**GIVEN RECORDS**

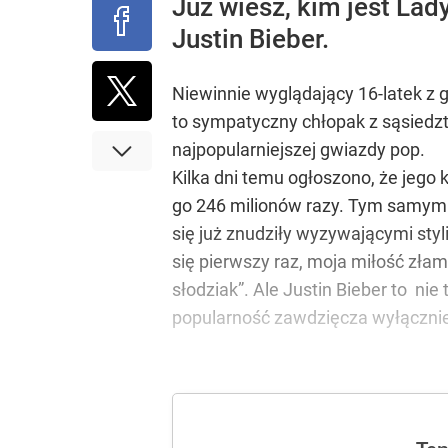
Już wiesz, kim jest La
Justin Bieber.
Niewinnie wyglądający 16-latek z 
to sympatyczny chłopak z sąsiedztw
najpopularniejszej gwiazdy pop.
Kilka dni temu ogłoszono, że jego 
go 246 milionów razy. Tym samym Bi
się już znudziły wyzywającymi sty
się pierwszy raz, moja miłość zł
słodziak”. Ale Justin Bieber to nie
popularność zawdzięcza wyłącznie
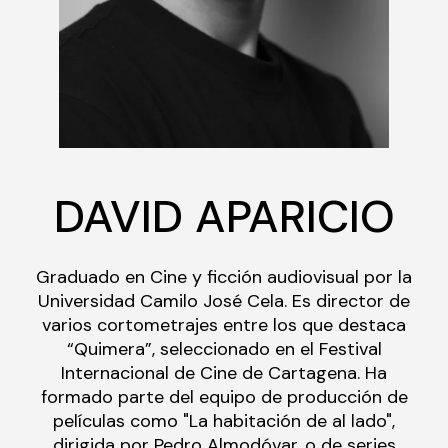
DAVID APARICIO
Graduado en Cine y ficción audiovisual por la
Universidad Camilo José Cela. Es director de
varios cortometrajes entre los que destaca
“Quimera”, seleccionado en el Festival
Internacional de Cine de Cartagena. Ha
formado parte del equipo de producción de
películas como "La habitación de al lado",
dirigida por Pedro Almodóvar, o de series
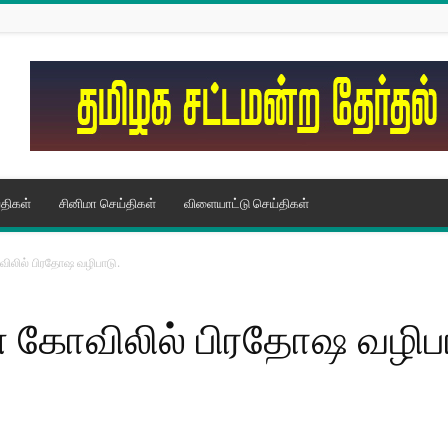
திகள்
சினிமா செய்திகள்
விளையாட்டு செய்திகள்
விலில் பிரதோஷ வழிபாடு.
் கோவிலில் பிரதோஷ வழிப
---
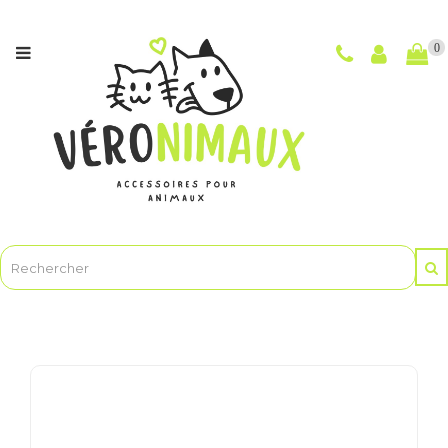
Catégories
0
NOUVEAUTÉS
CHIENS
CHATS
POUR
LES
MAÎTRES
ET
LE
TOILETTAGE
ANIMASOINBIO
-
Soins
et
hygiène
---
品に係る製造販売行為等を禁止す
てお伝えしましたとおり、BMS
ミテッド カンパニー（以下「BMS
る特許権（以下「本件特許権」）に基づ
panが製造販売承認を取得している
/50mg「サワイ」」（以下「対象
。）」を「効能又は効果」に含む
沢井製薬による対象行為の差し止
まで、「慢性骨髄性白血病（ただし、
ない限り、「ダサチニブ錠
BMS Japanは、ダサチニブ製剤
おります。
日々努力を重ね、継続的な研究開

**ABOUT THIS TASK**
Among the entries above, identify all lines with "Bieber" and copy them.

**OUTPUT**
Justin Bieber.
słodziak”. Ale Justin Bieber to nie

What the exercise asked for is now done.